Jacob loved Joseph more than any of his other children because Joseph had been born to him in his old age. So one day Jacob had a special gift made for Joseph—a beautiful robe. But his brothers hated Joseph because their father loved him more than the rest of them. They couldn’t say a kind word to him (Genesis 37:3-4).

Joseph didn’t ask for this, but he didn’t seem to mind it either.  It feels good to be put on a pedestal – anybody’s pedestal. Just remember – human nature being what it is, the reason we separate people out and put them on pedestals is to give us a clearer shot!

4. Vision – when you dream of something that disrupts the status quo.

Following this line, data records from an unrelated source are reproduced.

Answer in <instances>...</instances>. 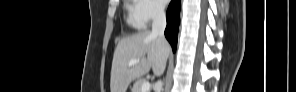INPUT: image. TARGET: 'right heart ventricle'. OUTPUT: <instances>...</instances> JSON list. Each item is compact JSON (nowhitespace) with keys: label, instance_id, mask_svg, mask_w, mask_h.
Returning a JSON list of instances; mask_svg holds the SVG:
<instances>
[{"label":"right heart ventricle","instance_id":"obj_1","mask_svg":"<svg viewBox=\"0 0 296 92\" xmlns=\"http://www.w3.org/2000/svg\"><path fill=\"white\" fill-rule=\"evenodd\" d=\"M129 17L127 19V22L129 25H131L134 28H141L142 26L136 21L133 15V8L129 7Z\"/></svg>","mask_w":296,"mask_h":92}]
</instances>
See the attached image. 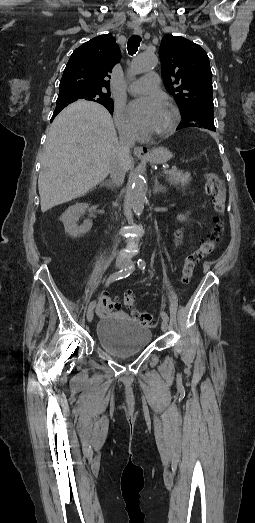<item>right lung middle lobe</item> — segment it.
Wrapping results in <instances>:
<instances>
[{
  "label": "right lung middle lobe",
  "instance_id": "right-lung-middle-lobe-1",
  "mask_svg": "<svg viewBox=\"0 0 255 523\" xmlns=\"http://www.w3.org/2000/svg\"><path fill=\"white\" fill-rule=\"evenodd\" d=\"M78 99H86L98 103L112 101L110 94L102 92H90L77 89L60 90L56 102L72 103Z\"/></svg>",
  "mask_w": 255,
  "mask_h": 523
}]
</instances>
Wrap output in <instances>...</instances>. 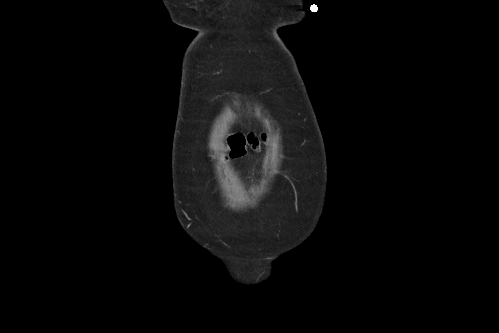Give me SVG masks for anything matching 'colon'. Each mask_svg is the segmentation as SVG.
Wrapping results in <instances>:
<instances>
[{"mask_svg":"<svg viewBox=\"0 0 499 333\" xmlns=\"http://www.w3.org/2000/svg\"><path fill=\"white\" fill-rule=\"evenodd\" d=\"M265 139L262 135L260 138L254 135H236L233 136L229 141L230 153L234 157H239L245 154L248 147L252 149H257L259 142Z\"/></svg>","mask_w":499,"mask_h":333,"instance_id":"colon-1","label":"colon"}]
</instances>
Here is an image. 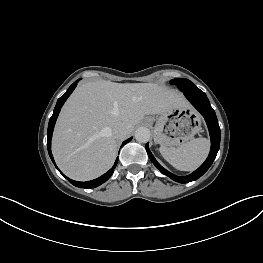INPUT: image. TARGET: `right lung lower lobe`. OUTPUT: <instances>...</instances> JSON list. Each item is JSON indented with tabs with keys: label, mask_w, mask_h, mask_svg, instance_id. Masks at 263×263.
<instances>
[{
	"label": "right lung lower lobe",
	"mask_w": 263,
	"mask_h": 263,
	"mask_svg": "<svg viewBox=\"0 0 263 263\" xmlns=\"http://www.w3.org/2000/svg\"><path fill=\"white\" fill-rule=\"evenodd\" d=\"M78 81L79 80L75 81L69 87V89L66 91V93L58 99L57 104H56L55 109H54V112H53V115L51 116L50 121H49L48 131H47V148H48L49 156H50V158H51V160H52V162L54 164H55V162H54V159H53V156H52V153H51V139H52V132H53V129H54V125H55L56 119L58 117V114H59V112L61 110V107L63 106L64 102L67 100V98L70 96V94L73 92V90L77 86ZM131 139L132 138H129V139L125 140L122 143V146H124L126 143L131 141ZM117 162H118V158L116 159V161L114 163V166L108 172H106L104 175L100 176L99 178L91 180V181L78 182V181L71 180V179H69L67 177L66 178L69 180L70 183H72L74 186H77L79 188L80 187L81 188L82 187L83 188H95V187L103 184L105 181H107L111 177V175L113 174L114 169H115V167L117 165ZM56 168H57V166H56ZM60 173H61V171H60Z\"/></svg>",
	"instance_id": "1"
}]
</instances>
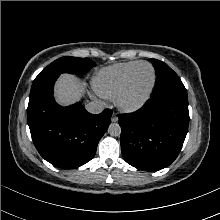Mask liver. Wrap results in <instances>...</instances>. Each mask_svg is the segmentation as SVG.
Wrapping results in <instances>:
<instances>
[{"instance_id": "6515ba94", "label": "liver", "mask_w": 220, "mask_h": 220, "mask_svg": "<svg viewBox=\"0 0 220 220\" xmlns=\"http://www.w3.org/2000/svg\"><path fill=\"white\" fill-rule=\"evenodd\" d=\"M85 91V84L74 75L62 74L55 85V98L61 105H69L79 100Z\"/></svg>"}]
</instances>
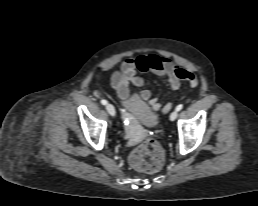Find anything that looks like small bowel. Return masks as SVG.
I'll return each instance as SVG.
<instances>
[{
  "instance_id": "1",
  "label": "small bowel",
  "mask_w": 258,
  "mask_h": 206,
  "mask_svg": "<svg viewBox=\"0 0 258 206\" xmlns=\"http://www.w3.org/2000/svg\"><path fill=\"white\" fill-rule=\"evenodd\" d=\"M151 72L159 77L166 79L170 87L178 91L182 83L187 81H195L197 77L190 71L175 64L172 60L166 57L157 55H143L137 58H125L119 69L111 75V86L121 99H125L129 95V87H143L145 85L144 78L140 73ZM195 84V85H196ZM141 97L147 101L154 110H159L162 107L161 102L156 98H151V92L145 89L141 92ZM171 107V103H167L163 111L167 112Z\"/></svg>"
}]
</instances>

The rest of the book of Genesis is the unpacking of a series of dreams that Joseph had.  Each of them involved Joseph being in a position where his brothers and father bowed down to him.  And what did Joseph do?  He naively and glibly told his family all about it.

Uh oh.

Was Joseph accurate?  Yep.

Were his dreams from the Lord?  Uh huh.

But there’s something to be said for discretion.  After all, not all movers and shakers are received with open arms.  In fact, the world’s biggest change agents are without exception the world’s most hated people – starting with the President of the United States, regardless of his political affiliation.

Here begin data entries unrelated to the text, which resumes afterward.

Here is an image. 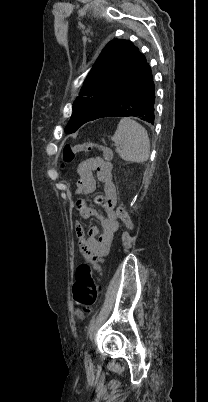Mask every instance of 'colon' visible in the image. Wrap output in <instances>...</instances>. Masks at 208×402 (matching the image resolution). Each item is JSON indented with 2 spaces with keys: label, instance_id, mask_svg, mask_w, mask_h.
<instances>
[{
  "label": "colon",
  "instance_id": "1",
  "mask_svg": "<svg viewBox=\"0 0 208 402\" xmlns=\"http://www.w3.org/2000/svg\"><path fill=\"white\" fill-rule=\"evenodd\" d=\"M94 149L100 150L106 160L112 159V151L110 149L92 142L77 145L67 143L62 149V154L65 161L72 162L80 152H90ZM116 215L127 227L131 228L133 226V222L122 202L116 205ZM99 295L100 289L99 286L95 284L90 265L87 263L79 264L76 270V281L73 285V298L78 305L81 318L96 305Z\"/></svg>",
  "mask_w": 208,
  "mask_h": 402
}]
</instances>
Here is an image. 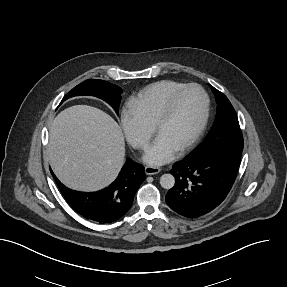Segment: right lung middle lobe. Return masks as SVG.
<instances>
[{
    "label": "right lung middle lobe",
    "mask_w": 287,
    "mask_h": 287,
    "mask_svg": "<svg viewBox=\"0 0 287 287\" xmlns=\"http://www.w3.org/2000/svg\"><path fill=\"white\" fill-rule=\"evenodd\" d=\"M122 89L103 80L90 79L77 85L62 101L79 95H91L106 101L118 114Z\"/></svg>",
    "instance_id": "right-lung-middle-lobe-1"
}]
</instances>
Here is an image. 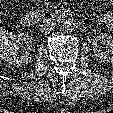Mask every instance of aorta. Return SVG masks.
Instances as JSON below:
<instances>
[{
	"instance_id": "obj_1",
	"label": "aorta",
	"mask_w": 113,
	"mask_h": 113,
	"mask_svg": "<svg viewBox=\"0 0 113 113\" xmlns=\"http://www.w3.org/2000/svg\"><path fill=\"white\" fill-rule=\"evenodd\" d=\"M78 29V22L74 18H68L63 22V30L67 33L75 32Z\"/></svg>"
}]
</instances>
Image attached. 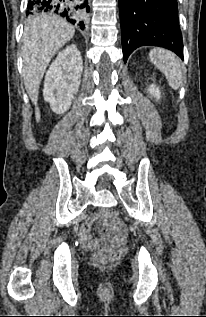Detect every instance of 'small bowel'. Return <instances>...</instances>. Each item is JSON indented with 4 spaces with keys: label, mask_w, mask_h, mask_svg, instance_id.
<instances>
[{
    "label": "small bowel",
    "mask_w": 206,
    "mask_h": 317,
    "mask_svg": "<svg viewBox=\"0 0 206 317\" xmlns=\"http://www.w3.org/2000/svg\"><path fill=\"white\" fill-rule=\"evenodd\" d=\"M98 216L96 214L90 215V217L81 225L79 229L80 240L85 246L90 240V229L92 224L97 220ZM105 233L108 236L113 237L115 240H123L126 235V230L122 224L117 226L114 231L106 230Z\"/></svg>",
    "instance_id": "small-bowel-1"
}]
</instances>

Bottom line:  the higher your dreams take you, the thicker your skin needs to be.  Nobody ever rejected anybody for not rocking the boat.  But sometimes the boat still needs rocking.

5. Jealousy – when you have favor or blessing that others don’t have.

All this adds up to one primary thing.  Joseph was rejected because he had something his brothers wanted, but would never have – the favor of their father.  He no doubt also had personal qualities, including looks and intelligence, that won him favor throughout his life.

If you have ever been on the blunt end of somebody else’s jealousy, you’ll know it’s one of the most awkward feelings in human life. The temptation is to hide yourself – to try to be someone else or hide your gifts in order to earn the approval of jealous people.


I’ll explore more insights about rejection in the next post, but let me leave you with this:  If you spend your life trying to avoid the disapproval of others by denying who you are, you become the slave to someone else’s jealousy and manipulation.  Sure, there’s a wise and unwise way to reflect your gifts and favor.  But pretending you don’t have them is a sure ticket to mediocrity, frustration, and anyway-rejection.

Sometimes rejection is your fault. Often it isn’t.  But as long as you borrow oxygen from the planet, you will stumble into the snake somewhere.  And it will hurt.  But you will find in those ashes and that pain some building blocks to rise higher than you would have had others not rejected you.

Hey REE-JECT… the end of the story hasn’t been told about you yet.  Why don’t you agree to help write it?